87 with 0 posters participating
A Notice to Air Missions system outage that grounded flights across the US yesterday morning seems to have been caused by a damaged database file, the Federal Aviation Administration said last night.
“The FAA is continuing a thorough review to determine the root cause of the Notice to Air Missions (NOTAM) system outage,” the FAA statement said. “Our preliminary work has traced the outage to a damaged database file. At this time, there is no evidence of a cyber attack. The FAA is working diligently to further pinpoint the causes of this issue and take all needed steps to prevent this kind of disruption from happening again.”
Citing an anonymous source, CNN reported that “air traffic control officials realized they had a computer issue late Tuesday” and decided “to reboot the system when it would least disrupt air travel, early on Wednesday morning.
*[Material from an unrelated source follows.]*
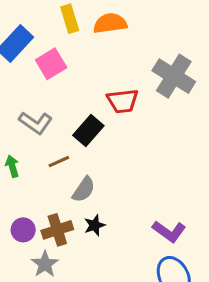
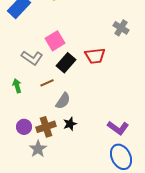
pink square: (51, 64) -> (55, 41), moved
gray cross: (174, 76) -> (121, 28), size x0.6
red trapezoid: (123, 101) -> (95, 56), moved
But ultimately that plan and the outage led to massive flight delays and an unprecedented order to stop all aircraft departures nationwide.”
CNN also wrote that one corrupt file was found in the main NOTAM system, and another corrupt file was found in the backup system. CNN provided more details as follows:
In the overnight hours of Tuesday into Wednesday, FAA officials decided to shut down and reboot the main NOTAM system—a significant decision, because the reboot can take about 90 minutes, according to the source.
They decided to perform the reboot early Wednesday, before air traffic began flying on the East Coast, to minimize disruption to flights. “They thought they’d be ahead of the rush,” the source said.
When the system came back online, “it wasn’t completely pushing out the pertinent information that it needed for safe flight, and it appeared that it was taking longer to do that,” CNN quoted its source as saying.
FAA computer problem in the En Route Automation Modernization (ERAM) system caused flight delays at major airports in Florida less than two weeks ago.
On its website, the FAA says it is “modernizing the NOTAM system to improve the delivery of safety critical information to aviation stakeholders,” with the goal of “provid[ing] pilots, flight crews, and other users of the National Airspace System (NAS) with NOTAMs that are relevant, timely and accurate.”
The FAA has struggled to modernize its computer and air traffic operations, a Reuters article pointed out today. “In October, for example, the FAA said it was working to end a long-ridiculed, decades-old practice of air traffic controllers using paper flight strips to keep track of aircraft. But adopting the change at 49 major airports will take the FAA until late 2029,” Reuters wrote.